» **Dataset entries**:
.....
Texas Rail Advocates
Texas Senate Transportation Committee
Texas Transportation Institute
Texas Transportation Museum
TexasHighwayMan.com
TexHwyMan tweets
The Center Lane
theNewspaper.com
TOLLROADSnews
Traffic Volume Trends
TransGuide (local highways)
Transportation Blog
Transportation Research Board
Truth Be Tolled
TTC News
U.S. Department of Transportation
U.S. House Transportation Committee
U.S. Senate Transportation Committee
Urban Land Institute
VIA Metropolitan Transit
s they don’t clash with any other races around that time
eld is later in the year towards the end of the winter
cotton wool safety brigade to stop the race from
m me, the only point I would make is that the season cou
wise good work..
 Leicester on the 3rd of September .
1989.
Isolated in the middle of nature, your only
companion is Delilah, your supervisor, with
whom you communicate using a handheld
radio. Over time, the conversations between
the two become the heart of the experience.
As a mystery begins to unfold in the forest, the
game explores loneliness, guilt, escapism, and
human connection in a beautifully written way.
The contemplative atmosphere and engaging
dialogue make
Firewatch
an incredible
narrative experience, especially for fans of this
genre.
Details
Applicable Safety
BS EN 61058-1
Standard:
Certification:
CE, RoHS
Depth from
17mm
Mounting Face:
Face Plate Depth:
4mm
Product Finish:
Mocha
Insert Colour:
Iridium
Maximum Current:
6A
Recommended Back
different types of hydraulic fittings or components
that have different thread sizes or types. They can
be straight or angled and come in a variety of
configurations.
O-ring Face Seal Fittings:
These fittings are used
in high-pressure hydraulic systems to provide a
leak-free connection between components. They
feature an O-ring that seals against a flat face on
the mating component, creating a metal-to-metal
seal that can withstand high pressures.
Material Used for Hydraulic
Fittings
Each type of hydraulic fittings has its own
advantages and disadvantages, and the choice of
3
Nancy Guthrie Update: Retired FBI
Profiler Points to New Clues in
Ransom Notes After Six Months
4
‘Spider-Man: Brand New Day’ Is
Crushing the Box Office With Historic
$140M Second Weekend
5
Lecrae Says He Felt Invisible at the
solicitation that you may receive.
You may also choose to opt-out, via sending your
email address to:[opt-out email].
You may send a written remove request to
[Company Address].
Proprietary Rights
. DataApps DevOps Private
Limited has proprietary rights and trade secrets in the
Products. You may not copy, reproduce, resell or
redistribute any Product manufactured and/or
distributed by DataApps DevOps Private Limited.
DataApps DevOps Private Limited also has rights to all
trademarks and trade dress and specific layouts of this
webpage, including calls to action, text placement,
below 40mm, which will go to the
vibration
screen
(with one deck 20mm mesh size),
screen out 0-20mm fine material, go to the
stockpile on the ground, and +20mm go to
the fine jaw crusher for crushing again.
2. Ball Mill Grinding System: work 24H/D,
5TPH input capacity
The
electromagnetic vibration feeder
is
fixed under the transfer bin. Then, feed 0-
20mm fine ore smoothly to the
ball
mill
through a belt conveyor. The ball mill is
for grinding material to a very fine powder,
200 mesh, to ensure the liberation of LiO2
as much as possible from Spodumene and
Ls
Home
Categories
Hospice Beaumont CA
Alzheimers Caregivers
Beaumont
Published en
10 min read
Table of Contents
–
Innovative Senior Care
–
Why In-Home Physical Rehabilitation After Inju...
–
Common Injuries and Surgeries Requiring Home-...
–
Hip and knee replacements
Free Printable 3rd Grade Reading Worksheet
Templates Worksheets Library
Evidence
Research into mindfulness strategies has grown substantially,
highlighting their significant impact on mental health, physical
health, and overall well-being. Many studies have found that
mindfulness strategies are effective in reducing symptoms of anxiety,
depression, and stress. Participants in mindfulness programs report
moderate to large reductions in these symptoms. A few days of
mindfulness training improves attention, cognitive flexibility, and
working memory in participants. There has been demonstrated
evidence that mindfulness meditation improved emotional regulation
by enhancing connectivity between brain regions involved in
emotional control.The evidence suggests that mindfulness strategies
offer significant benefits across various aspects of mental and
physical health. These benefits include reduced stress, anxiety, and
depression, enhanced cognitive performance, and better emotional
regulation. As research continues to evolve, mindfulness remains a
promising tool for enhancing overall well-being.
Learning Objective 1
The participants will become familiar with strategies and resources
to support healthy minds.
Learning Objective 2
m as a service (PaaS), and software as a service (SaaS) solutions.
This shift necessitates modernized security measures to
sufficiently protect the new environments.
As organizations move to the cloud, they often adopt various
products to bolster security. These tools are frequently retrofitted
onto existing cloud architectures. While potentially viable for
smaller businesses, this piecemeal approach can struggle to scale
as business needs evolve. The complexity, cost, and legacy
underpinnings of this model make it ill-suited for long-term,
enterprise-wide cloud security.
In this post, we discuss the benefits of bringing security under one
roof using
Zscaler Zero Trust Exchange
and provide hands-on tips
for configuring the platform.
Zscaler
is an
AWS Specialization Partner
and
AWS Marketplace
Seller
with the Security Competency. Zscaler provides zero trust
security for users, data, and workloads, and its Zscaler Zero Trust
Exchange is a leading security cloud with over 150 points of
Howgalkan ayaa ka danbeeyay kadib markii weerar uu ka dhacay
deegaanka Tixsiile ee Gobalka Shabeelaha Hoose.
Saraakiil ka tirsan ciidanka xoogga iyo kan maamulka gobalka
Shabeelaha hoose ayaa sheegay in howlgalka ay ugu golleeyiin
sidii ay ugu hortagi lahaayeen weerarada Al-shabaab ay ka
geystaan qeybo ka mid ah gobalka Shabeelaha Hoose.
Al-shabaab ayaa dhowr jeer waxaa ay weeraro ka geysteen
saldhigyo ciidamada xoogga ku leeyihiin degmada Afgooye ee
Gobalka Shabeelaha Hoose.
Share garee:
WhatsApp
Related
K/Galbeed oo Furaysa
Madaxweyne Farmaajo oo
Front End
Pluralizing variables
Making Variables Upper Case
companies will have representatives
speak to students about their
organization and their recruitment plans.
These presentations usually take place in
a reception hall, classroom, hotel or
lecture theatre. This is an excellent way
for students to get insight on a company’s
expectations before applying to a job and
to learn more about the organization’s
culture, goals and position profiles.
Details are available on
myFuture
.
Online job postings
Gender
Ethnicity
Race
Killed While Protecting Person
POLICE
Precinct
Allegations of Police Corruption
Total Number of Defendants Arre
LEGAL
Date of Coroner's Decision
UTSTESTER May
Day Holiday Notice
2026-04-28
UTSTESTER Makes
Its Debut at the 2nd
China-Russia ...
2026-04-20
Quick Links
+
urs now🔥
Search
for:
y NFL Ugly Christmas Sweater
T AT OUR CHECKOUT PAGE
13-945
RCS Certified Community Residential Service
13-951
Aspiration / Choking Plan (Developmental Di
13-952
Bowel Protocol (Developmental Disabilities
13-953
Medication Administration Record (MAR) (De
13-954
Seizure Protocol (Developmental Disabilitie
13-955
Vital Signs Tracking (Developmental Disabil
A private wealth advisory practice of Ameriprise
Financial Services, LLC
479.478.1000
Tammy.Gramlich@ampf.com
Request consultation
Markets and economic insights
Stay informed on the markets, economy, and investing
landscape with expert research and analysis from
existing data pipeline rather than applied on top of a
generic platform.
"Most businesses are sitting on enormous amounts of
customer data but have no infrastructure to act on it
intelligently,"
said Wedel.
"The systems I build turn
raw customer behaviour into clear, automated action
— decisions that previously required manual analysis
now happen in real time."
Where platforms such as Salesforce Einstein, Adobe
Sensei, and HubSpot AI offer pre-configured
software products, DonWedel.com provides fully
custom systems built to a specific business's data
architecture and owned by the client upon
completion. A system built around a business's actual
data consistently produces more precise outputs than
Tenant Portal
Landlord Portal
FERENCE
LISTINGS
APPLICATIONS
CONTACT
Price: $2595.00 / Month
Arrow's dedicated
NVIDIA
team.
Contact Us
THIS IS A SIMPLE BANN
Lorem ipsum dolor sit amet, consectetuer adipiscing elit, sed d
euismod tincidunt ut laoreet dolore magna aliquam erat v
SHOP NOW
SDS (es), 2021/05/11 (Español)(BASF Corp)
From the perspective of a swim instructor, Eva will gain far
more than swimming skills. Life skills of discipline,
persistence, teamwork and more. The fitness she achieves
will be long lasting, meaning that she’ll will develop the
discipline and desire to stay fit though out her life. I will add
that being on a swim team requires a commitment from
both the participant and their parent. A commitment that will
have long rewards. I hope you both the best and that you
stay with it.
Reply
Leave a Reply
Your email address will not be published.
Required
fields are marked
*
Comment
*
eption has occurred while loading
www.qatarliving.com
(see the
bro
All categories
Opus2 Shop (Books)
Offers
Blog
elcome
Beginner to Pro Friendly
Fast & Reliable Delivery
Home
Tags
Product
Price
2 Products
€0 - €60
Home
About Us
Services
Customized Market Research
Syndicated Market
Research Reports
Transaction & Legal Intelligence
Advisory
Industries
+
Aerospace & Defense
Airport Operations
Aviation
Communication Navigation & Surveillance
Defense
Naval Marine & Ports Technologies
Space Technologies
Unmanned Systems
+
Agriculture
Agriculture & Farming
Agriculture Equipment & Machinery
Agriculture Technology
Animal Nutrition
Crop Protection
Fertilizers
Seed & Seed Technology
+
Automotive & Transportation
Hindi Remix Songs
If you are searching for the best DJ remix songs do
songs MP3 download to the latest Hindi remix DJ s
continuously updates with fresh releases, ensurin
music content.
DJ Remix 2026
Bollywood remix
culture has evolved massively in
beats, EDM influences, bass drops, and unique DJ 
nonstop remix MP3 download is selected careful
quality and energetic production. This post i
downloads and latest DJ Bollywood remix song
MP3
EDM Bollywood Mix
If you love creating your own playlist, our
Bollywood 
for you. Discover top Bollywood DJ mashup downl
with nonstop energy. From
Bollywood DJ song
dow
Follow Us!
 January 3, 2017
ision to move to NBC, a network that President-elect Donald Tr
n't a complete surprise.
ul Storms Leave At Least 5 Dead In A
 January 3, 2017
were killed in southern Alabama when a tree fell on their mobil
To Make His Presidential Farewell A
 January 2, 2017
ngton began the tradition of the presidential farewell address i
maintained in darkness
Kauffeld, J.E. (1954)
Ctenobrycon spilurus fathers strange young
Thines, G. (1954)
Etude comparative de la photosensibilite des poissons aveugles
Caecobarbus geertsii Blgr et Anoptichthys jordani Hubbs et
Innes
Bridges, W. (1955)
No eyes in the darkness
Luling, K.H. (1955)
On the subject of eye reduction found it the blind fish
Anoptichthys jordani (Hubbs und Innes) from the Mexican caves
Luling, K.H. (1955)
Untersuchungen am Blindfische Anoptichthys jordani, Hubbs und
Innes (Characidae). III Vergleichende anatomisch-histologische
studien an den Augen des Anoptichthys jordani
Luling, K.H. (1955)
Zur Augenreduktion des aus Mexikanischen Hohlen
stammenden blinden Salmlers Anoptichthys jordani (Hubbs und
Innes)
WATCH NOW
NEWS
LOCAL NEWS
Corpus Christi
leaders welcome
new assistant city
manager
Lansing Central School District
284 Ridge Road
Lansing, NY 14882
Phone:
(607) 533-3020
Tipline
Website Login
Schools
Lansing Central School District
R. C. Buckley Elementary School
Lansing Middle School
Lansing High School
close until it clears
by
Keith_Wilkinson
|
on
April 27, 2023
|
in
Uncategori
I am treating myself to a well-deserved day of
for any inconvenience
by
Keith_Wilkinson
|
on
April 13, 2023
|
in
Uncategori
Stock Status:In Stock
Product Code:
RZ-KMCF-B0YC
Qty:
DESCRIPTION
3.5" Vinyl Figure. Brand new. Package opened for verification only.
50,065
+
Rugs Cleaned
.....
» **Required work**: Copy word for word the stretch of entries above from the line that has "more than swimming" through the line that has "eption has occurred while loading", both ends included, and nothing outside it.

» **Finished exercise**:
more than swimming skills. Life skills of discipline,
persistence, teamwork and more. The fitness she achieves
will be long lasting, meaning that she’ll will develop the
discipline and desire to stay fit though out her life. I will add
that being on a swim team requires a commitment from
both the participant and their parent. A commitment that will
have long rewards. I hope you both the best and that you
stay with it.
Reply
Leave a Reply
Your email address will not be published.
Required
fields are marked
*
Comment
*
eption has occurred while loading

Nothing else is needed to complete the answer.